Saturday, July 26, 2008 10:45 AM bart

Using Active Directory Lightweight Directory Services (LDS) in Windows Server 2008

Introduction

It’s a while ago I’ve been posting here but as usual there are very good reasons (read: excuses) for it. It’s been incredibly busy finishing our work on the .NET Framework 3.5 SP1 release and lately I’ve been preparing for my TechEd South Africa talks for next week – I’m thrilled to present at this conference.
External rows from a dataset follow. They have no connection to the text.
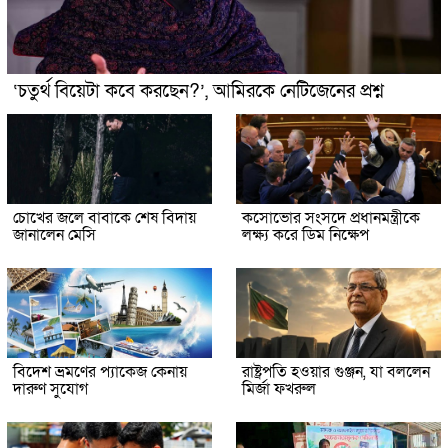
‘চতুর্থ বিয়েটা কবে করছেন?’, আমিরকে নেটিজেনের প্রশ্ন
চোখের জলে বাবাকে শেষ বিদায়
কসোভোর সংসদে প্রধানমন্ত্রীকে
জানালেন মেসি
লক্ষ্য করে ডিম নিক্ষেপ
বিদেশ ভ্রমণের প্যাকেজ কেনায়
রাষ্ট্রপতি হওয়ার গুঞ্জন, যা বললেন
দারুণ সুযোগ
মির্জা ফখরুল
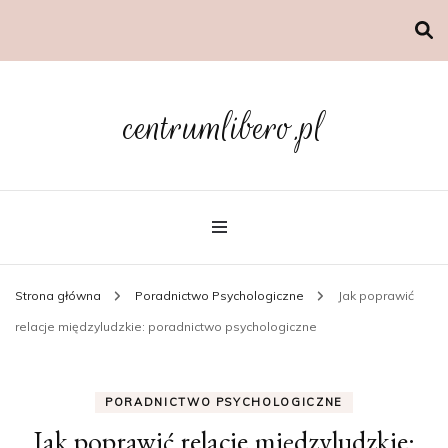
centrumlibero.pl
Strona główna
Poradnictwo Psychologiczne
Jak poprawić
relacje międzyludzkie: poradnictwo psychologiczne
PORADNICTWO PSYCHOLOGICZNE
Jak poprawić relacje międzyludzkie:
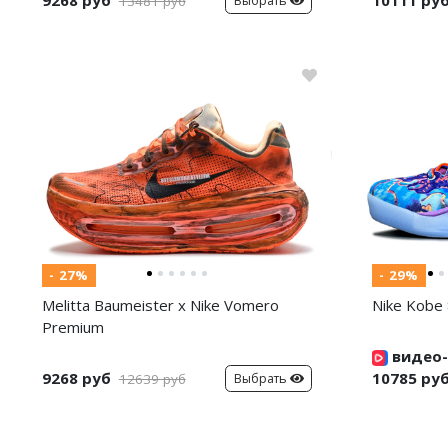
9268 руб
10111 ру
Выбрать
13481 руб
- 27%
- 29%
Melitta Baumeister x Nike Vomero
Nike Kobe 
Premium
видео-
9268 руб
10785 ру
Выбрать
12639 руб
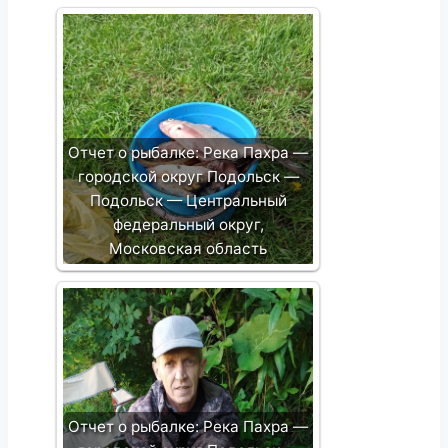
Отчет о рыбалке: Река Пахра —
городской округ Подольск —
Подольск — Центральный
федеральный округ,
Московская область
Отчет о рыбалке: Река Пахра —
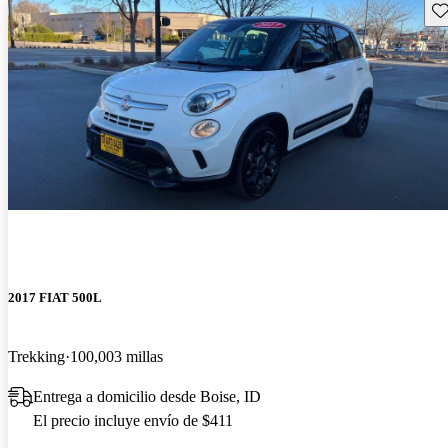
Gu
2017 FIAT 500L
Trekking
100,003 millas
Entrega a domicilio desde Boise, ID
El precio incluye envío de $411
One of my talks covers “LINQ to Anything” about writing custom LINQ providers and in this context I’m showing off LINQ to AD because of its relative simplicity compared to other more extensive LINQ providers.

However, there was a slight problem: I used to drag around laptop domain controllers for a while when doing the Microsoft SchoolServer project for Microsoft Belux a long while ago (at that time Windows Server 2003) but right now it’s a little impractical to do that because my demo machine needs to be joined to our corporate domain and obviously our IT department wouldn’t like (to say the very least) me to carry a full corporate domain controller to some random conference :-). Of course there’s virtualization technology to the rescue but the demo machine I’m using has not quite enough RAM and I’d love to run Hyper-V but the machine isn’t 64-bit capable. Oh well, time to upgrade I guess :-).

So the solution I came up with is to rely on Windows Server 2008’s Lightweight Directory Services (LDS) role, also formerly known as Active Directory Application Mode (ADAM) but now shipping as a built-in role in our server OS product (after being a separate download and a Windows Server 2003 R2 “Disc 2” component). In this post I’ll outline how to set up LDS and how to use it.

 

Preparing the installation

First of all, this post assumes you have a Windows Server 2008 installation up and running already. On to the real matters now. It’s a common phenomenon to try something new at the office and have it working but find it not working on some random flight when preparing for the talk. Here’s a headache-medication saver: loopback adapters. More than once I’ve found network-driven applications now working correctly in a fully disconnected situation for various network stack related reasons, so I realized pretty quickly I didn’t have a loopback adapter installed. Installing one is easy: in Computer Management (now known as Server Manager), go to the Device Manager and add a piece of legacy hardware:

image

Follow the instructions to select the network adapter from the list:

image image image

and let the thing install. Ultimately you’ll have an always (though fake) connected computer, ideal to save presentation missions where networks are always influenced by Murphy’s law :-).

 

Installing LDS

To install LDS, select Active Directory Lightweight Directory Services Setup Wizard from Administrative Tools:

image

This will bring up the wizard that guides you through the installation and configuration of a new LDS instance. The concept of an instance is important to understand – you can regard an instance as a stand-alone (meaning not necessarily related to any domains) Active Directory database that can be reached by clients for typical directory operations over well-known protocols like LDAP. That’s precisely what I need: a light-weight (hence the name) instance of AD that isn’t linked to any AD domain whatsoever and reachable through LDAP (LINQ to AD used to be known as LINQ to LDAP).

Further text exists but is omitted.